→ Exercise
Everything from the line that has "Billetterie" to the last line of the listing must be repeated exactly, and nothing more; omit the pictures.

"""

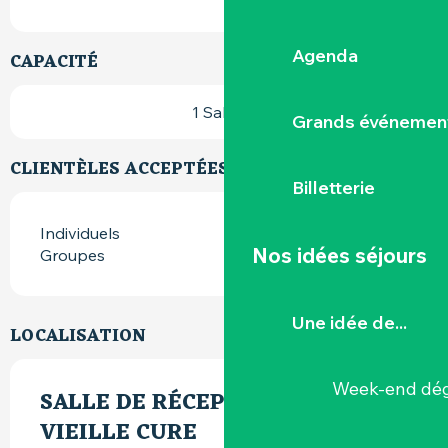
Agenda
CAPACITÉ
1 Salle(s)
Grands événemen
CLIENTÈLES ACCEPTÉES
Billetterie
Individuels
Nos idées séjours
Groupes
Une idée de...
LOCALISATION
Week-end dég
SALLE DE RÉCEPTION LA
VIEILLE CURE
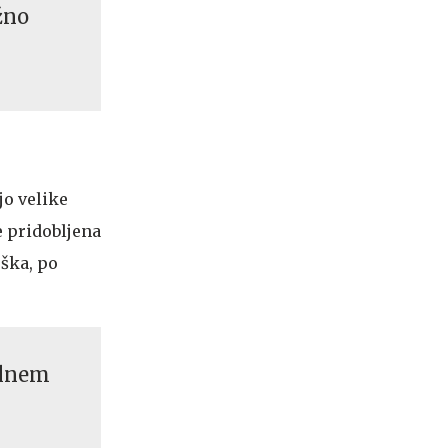
žno
jo velike
e pridobljena
oška, po
ilnem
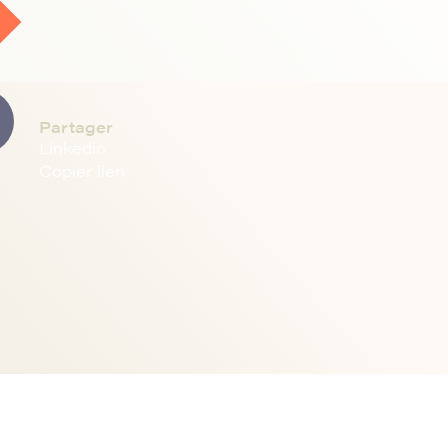
Partager
Linkedin
Copier lien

"""

→ Answer space
Billetterie
Individuels
Nos idées séjours
Groupes
Une idée de...
LOCALISATION
Week-end dég
SALLE DE RÉCEPTION LA
VIEILLE CURE
žno
jo velike
e pridobljena
oška, po
ilnem
Partager
Linkedin
Copier lien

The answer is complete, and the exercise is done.